Axonal G3BP1 stress granule protein limits axonal mRNA translation and nerve regeneration.

Critical functions of intra-axonally synthesized proteins are thought to depend on regulated recruitment of mRNA from storage depots in axons. Here we show that axotomy of mammalian neurons induces translation of stored axonal mRNAs via regulation of the stress granule protein G3BP1, to support regeneration of peripheral nerves. G3BP1 aggregates within peripheral nerve axons in stress granule-like structures that decrease during regeneration, with a commensurate increase in phosphorylated G3BP1. Colocalization of G3BP1 with axonal mRNAs is also correlated with the growth state of the neuron. Disrupting G3BP functions by overexpressing a dominant-negative protein activates intra-axonal mRNA translation, increases axon growth in cultured neurons, disassembles axonal stress granule-like structures, and accelerates rat nerve regeneration in vivo.

Isolation and analyses of axonal ribonucleoprotein complexes.
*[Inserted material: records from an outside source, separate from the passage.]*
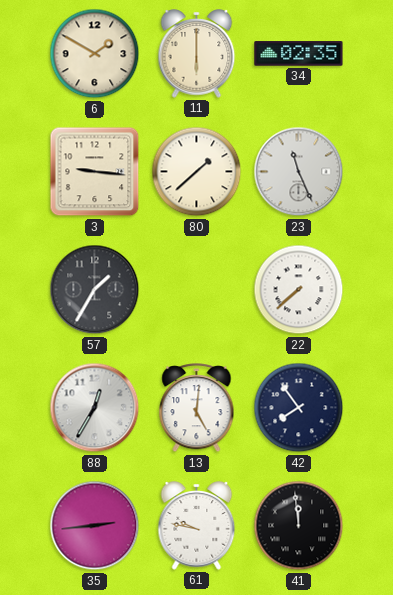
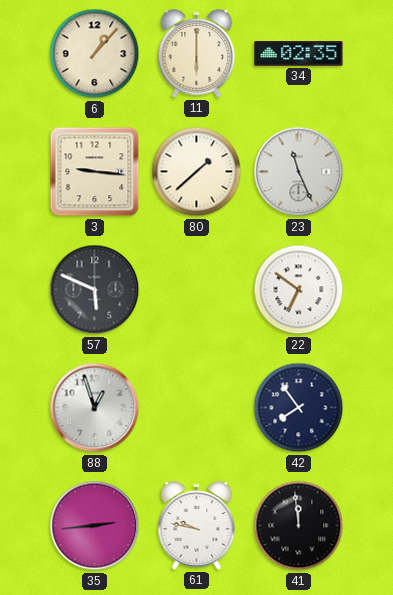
6: 1:50 -> 1:07
57: 1:35 -> 5:49
22: 7:38 -> 6:51
88: 12:35 -> 12:57
13: 5:01 -> none
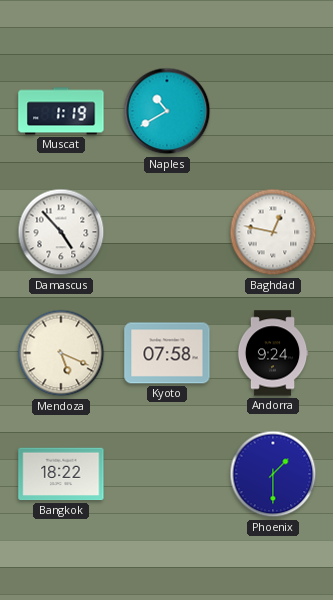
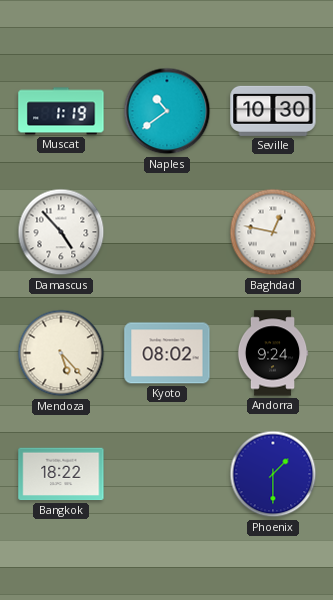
Naples: 10:40 -> 10:39
Seville: none -> 10:30
Mendoza: 5:19 -> 5:23
Kyoto: 07:58 -> 08:02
Cytoskeleton-dependent RNA transport and local translation in axons are gaining increased attention as key processes in the maintenance and functioning of neurons. Specific axonal transcripts have been found to play roles in many aspects of axonal physiology including axon guidance, axon survival, axon to soma communication, injury response and regeneration. This axonal transcriptome requires long-range transport that is achieved by motor proteins carrying transcripts as messenger ribonucleoprotein (mRNP) complexes along microtubules. Other than transport, the mRNP complex plays a major role in the generation, maintenance, and regulation of the axonal transcriptome. Identification of axonal RNA-binding proteins (RBPs) and analyses of the dynamics of their mRNPs are of high interest to the field. Here, we describe methods for the study of interactions between RNA and proteins in axons. First, we describe a protocol for identifying binding proteins for an RNA of interest by using RNA affinity chromatography. Subsequently, we discuss immunoprecipitation (IP) methods allowing the dissection of protein-RNA and protein-protein interactions in mRNPs under various physiological conditions.

Nucleolin-Mediated RNA Localization Regulates Neuron Growth and Cycling Cell Size.

How can cells sense their own size to coordinate biosynthesis and metabolism with their growth needs? We recently proposed a motor-dependent bidirectional transport mechanism for axon length and cell size sensing, but the nature of the motor-transported size signals remained elusive. Here, we show that motor-dependent mRNA localization regulates neuronal growth and cycling cell size. We found that the RNA-binding protein nucleolin is associated with importin ß1 mRNA in axons. Perturbation of nucleolin association with kinesins reduces its levels in axons, with a concomitant reduction in axonal importin ß1 mRNA and protein levels. Strikingly, subcellular sequestration of nucleolin or importin ß1 enhances axonal growth and causes a subcellular shift in protein synthesis. Similar findings were obtained in fibroblasts. Thus, subcellular mRNA localization regulates size and growth in both neurons and cycling cells.